Tuesday, May 12, 2009

Doctor Day

Today I took Nick for a follow-up with the local DAN! doctor. Mom was very, very smart and brought along The Hab Who Nick Loves. Best. Decision. Ever. He kept Nick happy and entertained the entire time, which meant I actually got to have a conversation with the doc! Amazing. I told him that needs to go everywhere with us from now on.

Our new doc isn't as brilliant as the DAN! we were seeing in Phoenix (and paying three times as much for), but I do like that she's less medically-invasive. For instance, the old doctor's solution to Nick's yeast issues was keeping him on a high dose of Diflucan for months and months, but the new doctor is looking for natural ways to balance the flora in his intestinal track so that the yeast won't grow. I also like that she is always looking for ways to save me money on prescriptions and labs. I guess the old doc was making so much money charging three times as much for an appointment that she didn't think to consider that maybe some of her patients couldn't afford to spend $1000 on a lab test.

So, the newest thing we're going to do--we're going to start chelation. Half of you are thinking, wow, that's a dramatic step. And the other half are thinking, um, what is that? Chelators are organic compounds that latch onto metals. Put chelators into your body, they latch onto the heavy metals, and--VOILA!--you pee them out. (That's my super-scientific explanation.) Nick has dangerously high levels of lead, cadmium, and arsenic in his system, according to his blood tests. These, of course, are neurotoxins, so I'm hoping that if we get them out, Nick's cognitive function will increase.

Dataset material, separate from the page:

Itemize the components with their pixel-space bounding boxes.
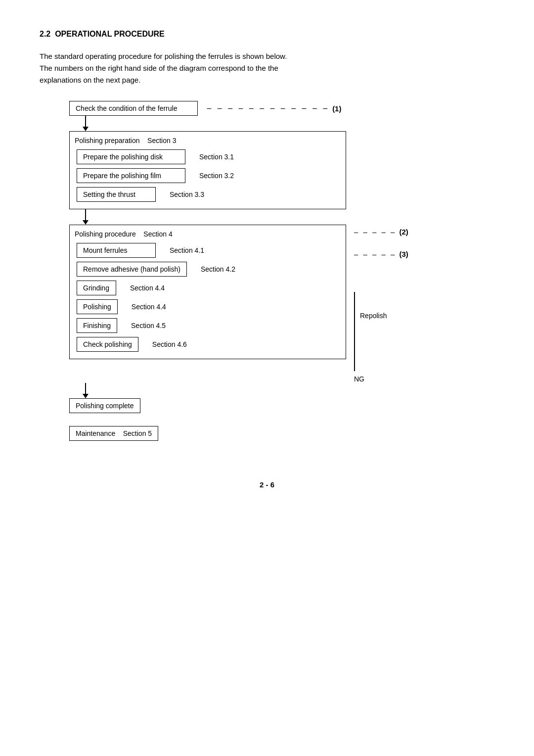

There are several ways to do chelation, the most drastic of which is IV chelation. Yeah, I'm not doing that to my son, for so many, many reasons. Instead, I opted for suppositories. I'll give him these for three days, then on the third I'll collect his urine, which I'll send off to the lab to see which metals his body is purging.

I'm not sure what I dread more--giving him those suppositories, or trying to collect that urine.

I'll leave you all on that lovely note.